Notícias e Opinião

Por que a ANVISA não aprova já a distribuição da fosfoetanolamina?

Nos últimos meses tem acontecido um debate caloroso e controverso acerca de um composto químico, a fosfoetanolamina. Se trata de um composto orgânico (C2H8NO4P) presente naturalmente no organismo de diversos mamíferos e responsável pela biossíntese de certos lipídeos (esfingomielinas) que participam da estrutura da membrana plasmática, além de possuir uma função sinalizadora, informando ao organismo de algumas situações da célula.

Os lipídeos, são moléculas gordurosas ou oleosas compostas por uma cauda hidrofóbica (apolar) e uma cabeça hidrofílica (polar). Essa é a característica chave para a formação da bicamada lipídica da membrana plasmática, onde a porção hidrofóbica interage no interior da membrana e as cabeças polares ficam voltadas para o citoplasma e exterior celular, como pode ser observado na figura abaixo. A fosfoetanolamina corresponde à cabeça polar de algumas esfingomielinas, que é um tipo de esfingolipídeo.

membrana (2)

Modelo do mosaico fluido da membrana

A base da polêmica vem do fato de que o químico Dr. Gilberto Orivaldo Chierice (docente do Instituto de Química da USP de São Carlos) começou a fabricar uma forma sintética da fosfoetanolamina sob alegações de que essa versão do composto teria propriedades de combater alguns tipos de tumores. Segundo o professor, o composto seria capaz de sinalizar as células tumorais, permitindo a diferenciação de células sadias e células doentes por meio de uma ação na mitocôndria. Como a atividade mitocondrial é altamente dependente de lipídeos, e as mitocôndrias de células cancerosas apresentam uma atividade diminuída, a fosfoetanolamina ativa essas mitocôndrias de células cancerosas, permitindo a promoção de mecanismos apoptóticos (morte celular) e sinalização de membrana celular para reconhecimento da célula cancerosa pelo sistema imune.

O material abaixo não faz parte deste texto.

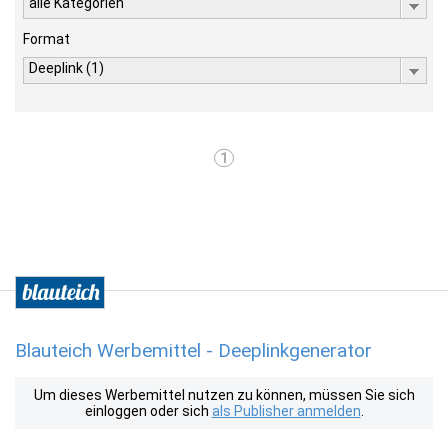
alle Kategorien
Format
Deeplink (1)
1
Blauteich Werbemittel - Deeplinkgenerator
Um dieses Werbemittel nutzen zu können, müssen Sie sich
einloggen oder sich
als Publisher anmelden
.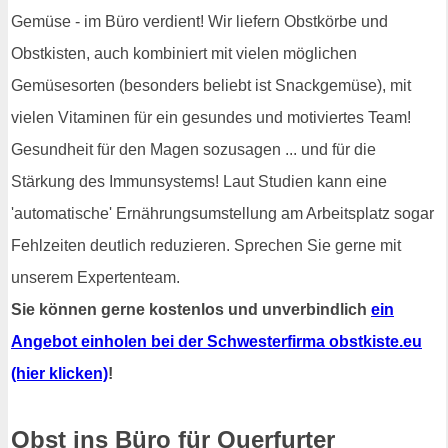
Gemüse - im Büro verdient! Wir liefern Obstkörbe und
Obstkisten, auch kombiniert mit vielen möglichen
Gemüsesorten (besonders beliebt ist Snackgemüse), mit
vielen Vitaminen für ein gesundes und motiviertes Team!
Gesundheit für den Magen sozusagen ... und für die
Stärkung des Immunsystems! Laut Studien kann eine
'automatische' Ernährungsumstellung am Arbeitsplatz sogar
Fehlzeiten deutlich reduzieren. Sprechen Sie gerne mit
unserem Expertenteam.
Sie können gerne kostenlos und unverbindlich
ein
Angebot einholen bei der Schwesterfirma obstkiste.eu
(hier klicken)
!
Obst ins Büro für Querfurter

O pesquisador passou a distribuir cápsulas contendo a droga a pacientes com câncer, que alegaram apresentar melhoras dos sintomas. O problema é que ele fez a distribuição a pacientes sem o registro na Agência Nacional de Vigilância Sanitária (ANVISA). Os estudos necessários para obter o registro da ANVISA não estão completos, faltam estudos clínicos controlados. Contudo, em novembro de 2015 o Ministério da Ciência, Tecnologia e Inovação anunciou a destinação de R$ 10 milhões para as atividades ligadas à pesquisa da fosfoetanolamina em um período de dois anos, visando a determinar se há ou não eficácia e segurança da substância no tratamento do câncer.

A polêmica ganhou força quando o Programa do Ratinho, apresentou uma reportagem sobre a fosfoetanolamina e a luta de pacientes com câncer na tentativa de conseguir, na justiça, que o composto possa ser distribuído. Esses pacientes acreditam na eficácia do composto e o apresentador Ratinho fez discursos emotivos apelando pela atenção dos governantes, alegando que os mesmos não tinham compaixão, pois se trata da esperança de vida de muitas pessoas. Além disso, comentou o sentimento de esperança de que os depoimentos de pacientes, incluindo crianças, possam, quem sabe, convencer a ANVISA a liberar a distribuição do composto.

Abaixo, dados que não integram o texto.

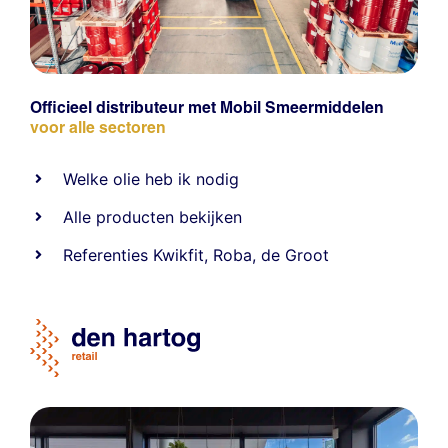
Officieel distributeur met Mobil Smeermiddelen
voor alle sectoren
Welke olie heb ik nodig
Alle producten bekijken
Referentie
s
Kwikfit
,
Roba
,
de Groot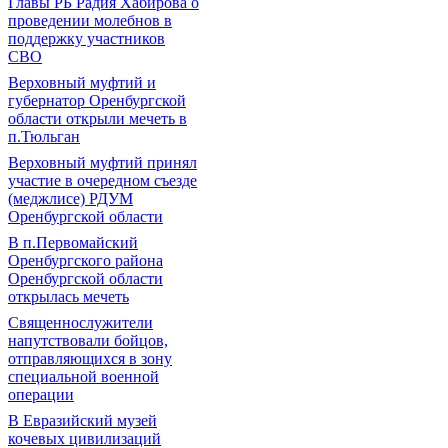
Главы РБ Радия Хабирова о
проведении молебнов в
поддержку участников
СВО
Верховный муфтий и
губернатор Оренбургской
области открыли мечеть в
п.Тюльган
Верховный муфтий принял
участие в очередном съезде
(меджлисе) РДУМ
Оренбургской области
В п.Первомайский
Оренбургского района
Оренбургской области
открылась мечеть
Священнослужители
напутствовали бойцов,
отправляющихся в зону
специальной военной
операции
В Евразийский музей
кочевых цивилизаций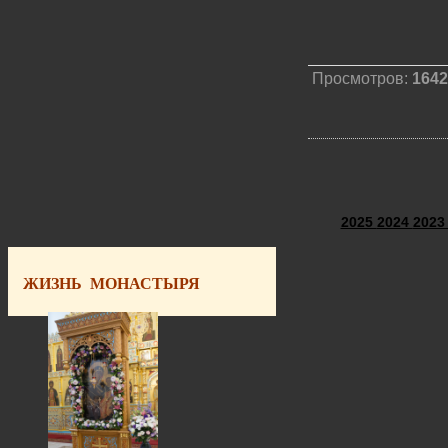
Просмотров:
1642
2025
2024
202
ЖИЗНЬ МОНАСТЫРЯ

Pois bem, por que é que a ANVISA não libera o medicamento aos pacientes que o necessitam e sofrem com a doença?

Para responder a essa questão temos que falar de método científico. A ciência possui altíssima credibilidade em todos os âmbitos da sociedade e não alcançou isso à toa. Essa qualidade do trabalho dos cientistas vem do fato deles realizarem seus estudos e pesquisas por meio do método científico. O método científico é o conjunto das normas básicas que devem ser seguidas para a produção de conhecimentos que têm o rigor da ciência, ou seja, é um método usado para a pesquisa e comprovação de um determinado conteúdo.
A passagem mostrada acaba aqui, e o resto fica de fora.